Drôle de dialectique: les djihadistes nous tueraient seulement pour montrer la face noire de notre démocratie ; sa face hideuse, répressive, totalitaire. Vieille dialectique qui rappelle celle des terroristes d’extrême gauche des années 1970. Dialectique marxiste qui avait en commun avec nous un fondement philosophique occidental et démocratique. Rien à voir avec les djihadistes qui tuent pour tuer, terrorisent pour terroriser, massacrent pour effrayer, affaiblir, montrer leur force. Et montrer la faiblesse de leurs ennemis.
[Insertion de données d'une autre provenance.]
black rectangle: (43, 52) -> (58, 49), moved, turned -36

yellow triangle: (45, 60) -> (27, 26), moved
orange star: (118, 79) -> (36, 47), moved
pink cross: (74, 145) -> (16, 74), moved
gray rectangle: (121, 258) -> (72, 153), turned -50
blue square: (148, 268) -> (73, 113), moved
En respectant avec scrupules nos règles juridiques, prévues pour des délinquants de droit commun ; en croyant naïvement que chaque djihadiste est un malade qu’il faut soigner, «déradicaliser», qu’il n’est qu’un individu pris dans «une mauvaise passe» ; en refusant une remise en cause de l’islam, qui n’est pas seulement une religion, mais aussi un système juridico-politique, nous cultivons nos démons qui s’appellent un culte fétichiste du droit et un psychologisme obsessionnel. Nous montrons à nos ennemis que nous sommes incapables d’un sursaut, incapables de renoncer à la douceur féminine mais émolliente de nos valeurs pacifiques. Ils ne nous en admirent nullement, contrairement à ce que nous laisse croire un complexe de supériorité désuet ; ils nous en méprisent encore davantage.
«Pas de liberté pour les ennemis de la liberté», avait clamé Saint-Just, alors que «la patrie (était) en danger». Nous préférons proclamer à la face de nos ennemis: «Vous n’aurez pas ma haine.»